Business Combinations with Interested Stockholders
In accordance with our amended and restated certificate of incorporation we are not subject to Section 203 of the DGCL, an anti-takeover law. In general, Section 203 prohibits a publicly held Delaware corporation from engaging in a business combination, such as a merger, with a person or group owning 15% or more of the corporations voting stock for a period of three years following the date the person became an interested stockholder, unless (with certain exceptions) the business combination or the transaction in which the person became an interested stockholder is approved in a prescribed manner.
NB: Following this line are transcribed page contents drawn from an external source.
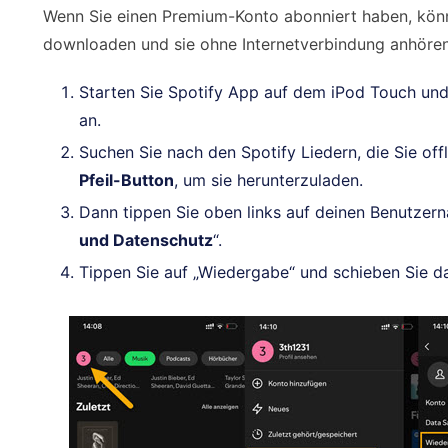
Wenn Sie einen Premium-Konto abonniert haben, kön
downloaden und sie ohne Internetverbindung anhören
Starten Sie Spotify App auf dem iPod Touch un
an.
Suchen Sie nach den Spotify Liedern, die Sie of
Pfeil-Button
, um sie herunterzuladen.
Dann tippen Sie oben links auf deinen Benutzer
und Datenschutz
“.
Tippen Sie auf „Wiedergabe“ und schieben Sie da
Accordingly, we will not be subject to any anti-takeover effects of Section 203 of the DGCL. However, our amended and restated certificate of incorporation contains provisions that have the same effect as Section 203, except that they provide that both Waud Capital Partners, any investment fund managed by Waud Capital Partners and any of their respective Affiliates and Associates (each as defined in our amended and restated certificate of incorporation) with whom any of the foregoing are acting as a group or in concert for the purpose of acquiring, holding, voting or disposing shares of our stock and any persons to whom Waud Capital Partners sells at least five percent (5%) of our outstanding voting stock will be deemed to have been approved by our board of directors, and thereby not subject to the restrictions set forth in our amended and restated certificate of incorporation that have the same effect as Section 203 of the DGCL.
Requirements for Amendments to Acadias Amended and Restated Certificate of Incorporation and Amended and Restated Bylaws
The DGCL provides that in order to amend the certificate of incorporation, the board of directors must adopt a resolution that then must be approved by the affirmative vote of a majority of the voting power of the outstanding stock entitled to vote thereon, unless a greater vote is specified in the certificate of incorporation, and subject to any additional vote required by any series of preferred stock. In accordance with our amended and restated certificate of incorporation, the articles relating to the following topics may only be amended, altered, changed or repealed by the affirmative vote of the holders of at least a majority of the voting power of all of our outstanding shares of capital stock entitled to vote generally in the election of directors, other than shares of any Interested Stockholder (as defined in our amended and restated certificate of incorporation): Board of Directors (Article Six); Limitation of Director Liability (Article Seven); Limitations on Written Consent/Special Meetings (Article Eight); Business Combinations (Article Ten); Poison Pill (Article Eleven); Amendments (Article Twelve); Forum Selection (Article Thirteen); and Severability (Article Fourteen). Our amended and restated certificate of incorporation also provides that Article Nine, which deals with corporate opportunity, may only be amended, altered or repealed by a vote of 80% of the voting power of all of the Companys shares of common stock then outstanding, voting together as a single class. See Corporate Opportunity.
Our amended and restated certificate of incorporation provides that our amended and restated bylaws may be adopted, amended, altered or repealed by the affirmative vote of a majority of our board of directors. In addition, our bylaws may be adopted, amended, altered or repealed by the affirmative vote of the stockholders having at least a majority of the voting power of all of the then outstanding shares of our capital stock, voting together as a single class.
Corporate Opportunity
Our amended and restated certificate of incorporation provides that the doctrine of corporate opportunity does not apply against Waud Capital Partners, its affiliates, any investment fund managed by Waud Capital Partners or any of their respective portfolio companies or their respective partners, members, directors, employees, stockholders, agents or successors, in a manner that would prohibit them from investing in competing businesses or doing business with Acadias clients or customers. If the ownership of our common stock continues to be highly concentrated, it may prevent you and other stockholders from influencing significant corporate decisions and may result in conflicts of interest that could cause our stock price to decline.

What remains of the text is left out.